What you have to do:
Your output should be exactly the lines from the one containing "Mask **right lung middle lobe**. (SVG masks)" through the final line of the following data, please, with no pictures.

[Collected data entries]
________________________
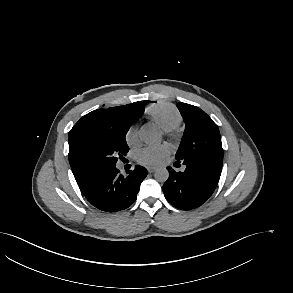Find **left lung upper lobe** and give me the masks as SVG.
Masks as SVG:
<instances>
[{"mask_svg": "<svg viewBox=\"0 0 293 293\" xmlns=\"http://www.w3.org/2000/svg\"><path fill=\"white\" fill-rule=\"evenodd\" d=\"M177 107L186 129L176 159L183 161L202 157L223 163L221 136L217 125L196 106L178 103Z\"/></svg>", "mask_w": 293, "mask_h": 293, "instance_id": "left-lung-upper-lobe-1", "label": "left lung upper lobe"}]
</instances>
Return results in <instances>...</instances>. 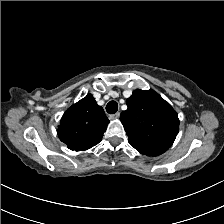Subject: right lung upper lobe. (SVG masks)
Instances as JSON below:
<instances>
[{"mask_svg":"<svg viewBox=\"0 0 224 224\" xmlns=\"http://www.w3.org/2000/svg\"><path fill=\"white\" fill-rule=\"evenodd\" d=\"M109 119L91 94L69 107L60 120L57 133L72 150H87L98 144Z\"/></svg>","mask_w":224,"mask_h":224,"instance_id":"cb5924a9","label":"right lung upper lobe"}]
</instances>
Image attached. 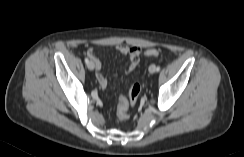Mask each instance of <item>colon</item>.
<instances>
[{
    "label": "colon",
    "mask_w": 244,
    "mask_h": 157,
    "mask_svg": "<svg viewBox=\"0 0 244 157\" xmlns=\"http://www.w3.org/2000/svg\"><path fill=\"white\" fill-rule=\"evenodd\" d=\"M159 53H160V51L157 50V49H154V48L148 49L146 51V55L149 56V57L158 56ZM140 92H141L140 84L139 83H134L131 86L130 90H129L128 98H126L124 96H121L118 99L117 118L120 121H124V120L128 119V117H129V114H128L129 107L133 106L136 103Z\"/></svg>",
    "instance_id": "1"
}]
</instances>
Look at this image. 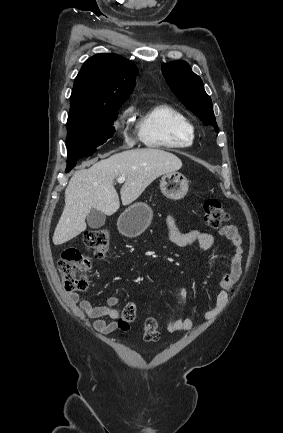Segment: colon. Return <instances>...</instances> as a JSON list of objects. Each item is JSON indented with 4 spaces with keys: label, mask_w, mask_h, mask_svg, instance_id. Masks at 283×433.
Instances as JSON below:
<instances>
[{
    "label": "colon",
    "mask_w": 283,
    "mask_h": 433,
    "mask_svg": "<svg viewBox=\"0 0 283 433\" xmlns=\"http://www.w3.org/2000/svg\"><path fill=\"white\" fill-rule=\"evenodd\" d=\"M204 220L212 228H218L229 219V213L220 201L209 199L204 202ZM86 248L93 252L97 259L104 258L110 250L109 234L104 230H93L84 237ZM58 269L62 277L64 289L68 293L85 291L88 287L86 273L90 269V261L77 249L68 248L61 254ZM137 307L134 303H127L118 321V328L122 332L130 329L136 318ZM143 338L148 343L159 340V325L155 318H148L143 327Z\"/></svg>",
    "instance_id": "5ec220e1"
}]
</instances>
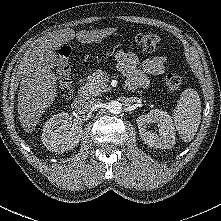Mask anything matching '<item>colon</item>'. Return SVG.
I'll return each mask as SVG.
<instances>
[{"label": "colon", "mask_w": 221, "mask_h": 221, "mask_svg": "<svg viewBox=\"0 0 221 221\" xmlns=\"http://www.w3.org/2000/svg\"><path fill=\"white\" fill-rule=\"evenodd\" d=\"M135 44L146 53L155 52L161 43L160 37L153 33H139L134 36ZM70 55L71 47L62 45L58 51L56 61V73L58 77V96L60 99H69L72 96V82L70 77ZM182 79L175 73L165 76V85L168 89L175 91L181 86Z\"/></svg>", "instance_id": "1"}]
</instances>
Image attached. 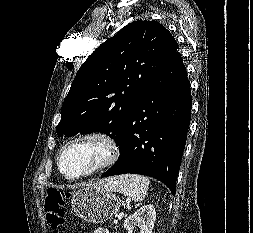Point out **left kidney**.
<instances>
[{
    "instance_id": "1",
    "label": "left kidney",
    "mask_w": 253,
    "mask_h": 233,
    "mask_svg": "<svg viewBox=\"0 0 253 233\" xmlns=\"http://www.w3.org/2000/svg\"><path fill=\"white\" fill-rule=\"evenodd\" d=\"M156 220V212L152 204L142 206L140 209L129 216L124 222V228L128 233H132L135 225L140 228V233H152Z\"/></svg>"
}]
</instances>
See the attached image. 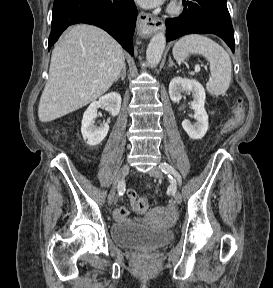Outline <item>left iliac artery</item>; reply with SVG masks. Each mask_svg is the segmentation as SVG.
<instances>
[{
  "label": "left iliac artery",
  "instance_id": "obj_1",
  "mask_svg": "<svg viewBox=\"0 0 273 288\" xmlns=\"http://www.w3.org/2000/svg\"><path fill=\"white\" fill-rule=\"evenodd\" d=\"M159 167L165 174L168 175V177L172 180V182L177 180L179 185L182 184V179H181L180 174L172 166L164 162V163H161ZM172 175L175 177L176 180L172 177Z\"/></svg>",
  "mask_w": 273,
  "mask_h": 288
}]
</instances>
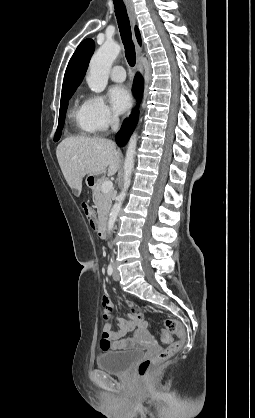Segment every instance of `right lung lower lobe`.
I'll list each match as a JSON object with an SVG mask.
<instances>
[{
  "label": "right lung lower lobe",
  "mask_w": 255,
  "mask_h": 418,
  "mask_svg": "<svg viewBox=\"0 0 255 418\" xmlns=\"http://www.w3.org/2000/svg\"><path fill=\"white\" fill-rule=\"evenodd\" d=\"M133 92L135 97L140 101L143 93V79L142 76L138 73L135 76L133 84ZM138 119V112L134 111L130 118H127L120 131L116 135V142L119 146H123L128 141L130 134L133 132Z\"/></svg>",
  "instance_id": "obj_1"
}]
</instances>
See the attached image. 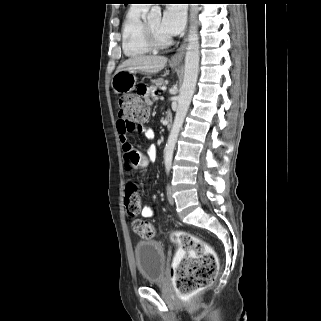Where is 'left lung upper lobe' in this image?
<instances>
[{"mask_svg":"<svg viewBox=\"0 0 321 321\" xmlns=\"http://www.w3.org/2000/svg\"><path fill=\"white\" fill-rule=\"evenodd\" d=\"M124 2H125V4H127V3H129L130 2V0H123Z\"/></svg>","mask_w":321,"mask_h":321,"instance_id":"1","label":"left lung upper lobe"}]
</instances>
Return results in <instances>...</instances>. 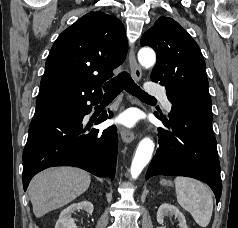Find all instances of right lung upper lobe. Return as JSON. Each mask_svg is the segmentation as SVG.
Masks as SVG:
<instances>
[{
	"instance_id": "1",
	"label": "right lung upper lobe",
	"mask_w": 238,
	"mask_h": 228,
	"mask_svg": "<svg viewBox=\"0 0 238 228\" xmlns=\"http://www.w3.org/2000/svg\"><path fill=\"white\" fill-rule=\"evenodd\" d=\"M127 54L121 21L104 12H89L64 30L45 64L36 111L95 95Z\"/></svg>"
}]
</instances>
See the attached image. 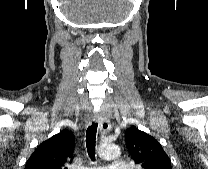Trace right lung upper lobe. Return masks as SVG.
Returning a JSON list of instances; mask_svg holds the SVG:
<instances>
[{
  "mask_svg": "<svg viewBox=\"0 0 208 169\" xmlns=\"http://www.w3.org/2000/svg\"><path fill=\"white\" fill-rule=\"evenodd\" d=\"M74 135L62 130L37 146L25 169H67L74 158Z\"/></svg>",
  "mask_w": 208,
  "mask_h": 169,
  "instance_id": "right-lung-upper-lobe-1",
  "label": "right lung upper lobe"
}]
</instances>
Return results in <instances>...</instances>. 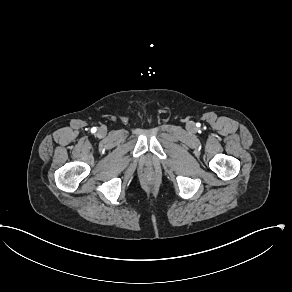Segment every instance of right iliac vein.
<instances>
[{"label":"right iliac vein","mask_w":292,"mask_h":292,"mask_svg":"<svg viewBox=\"0 0 292 292\" xmlns=\"http://www.w3.org/2000/svg\"><path fill=\"white\" fill-rule=\"evenodd\" d=\"M98 134L100 136H104L106 134V128L100 127L99 130H98Z\"/></svg>","instance_id":"obj_1"}]
</instances>
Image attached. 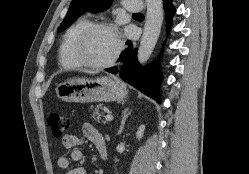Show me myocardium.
I'll use <instances>...</instances> for the list:
<instances>
[{
  "mask_svg": "<svg viewBox=\"0 0 249 174\" xmlns=\"http://www.w3.org/2000/svg\"><path fill=\"white\" fill-rule=\"evenodd\" d=\"M101 29L108 30L115 35L117 47H116V50L113 56L108 61L103 62V63H91L87 61L85 57L83 56V46L86 42V39L92 32L96 30H101ZM122 48H123L122 40H121L120 34L116 26H114L111 23H107V22H96V23L88 24L85 27V29L81 32V34L78 36L75 42L73 51H74L75 58L77 59L78 63L82 67L93 69V70H102V69H106V68L113 66L117 62L122 52Z\"/></svg>",
  "mask_w": 249,
  "mask_h": 174,
  "instance_id": "obj_1",
  "label": "myocardium"
}]
</instances>
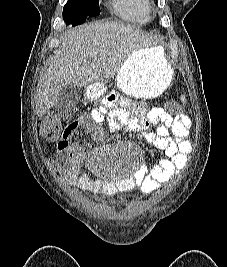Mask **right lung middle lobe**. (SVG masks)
<instances>
[{"label": "right lung middle lobe", "mask_w": 227, "mask_h": 267, "mask_svg": "<svg viewBox=\"0 0 227 267\" xmlns=\"http://www.w3.org/2000/svg\"><path fill=\"white\" fill-rule=\"evenodd\" d=\"M100 14L98 0H68L63 8V19L67 24L79 25L87 17Z\"/></svg>", "instance_id": "dd1d6c3e"}]
</instances>
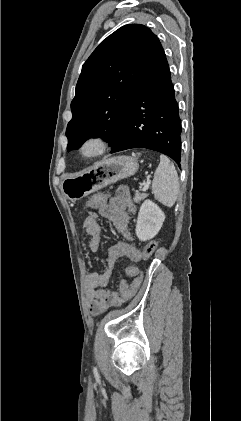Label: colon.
<instances>
[{
	"instance_id": "obj_1",
	"label": "colon",
	"mask_w": 241,
	"mask_h": 421,
	"mask_svg": "<svg viewBox=\"0 0 241 421\" xmlns=\"http://www.w3.org/2000/svg\"><path fill=\"white\" fill-rule=\"evenodd\" d=\"M108 197H109L108 194H105V193L94 194L89 198L87 202V207L89 209L98 208L106 203V201L108 200ZM157 247H158V241L153 240L149 242L144 248V250L142 251V259L144 260L149 259L153 255ZM125 272L128 276L135 277L133 282L130 285H128L125 280H121L119 283V294L121 298H123L124 300H127V299H130L135 294L137 289L140 287L142 279H143V275L138 265L133 261L130 262L126 266Z\"/></svg>"
}]
</instances>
________________________
Solution to the exercise:
Mask **right lung middle lobe**. (SVG masks)
<instances>
[{"label": "right lung middle lobe", "mask_w": 227, "mask_h": 267, "mask_svg": "<svg viewBox=\"0 0 227 267\" xmlns=\"http://www.w3.org/2000/svg\"><path fill=\"white\" fill-rule=\"evenodd\" d=\"M100 14L98 0H68L63 8V19L67 24L79 25L87 17Z\"/></svg>", "instance_id": "dd1d6c3e"}]
</instances>
Label: colon.
<instances>
[{
	"instance_id": "obj_1",
	"label": "colon",
	"mask_w": 241,
	"mask_h": 421,
	"mask_svg": "<svg viewBox=\"0 0 241 421\" xmlns=\"http://www.w3.org/2000/svg\"><path fill=\"white\" fill-rule=\"evenodd\" d=\"M108 197H109L108 194H105V193L94 194L89 198L87 202V207L89 209L98 208L106 203V201L108 200ZM157 247H158V241L153 240L149 242L144 248V250L142 251V259L144 260L149 259L153 255ZM125 272L128 276L135 277L133 282L130 285H128L125 280H121L119 283V294L121 298H123L124 300H127V299H130L135 294L137 289L140 287L142 279H143V275L138 265L133 261L130 262L126 266Z\"/></svg>"
}]
</instances>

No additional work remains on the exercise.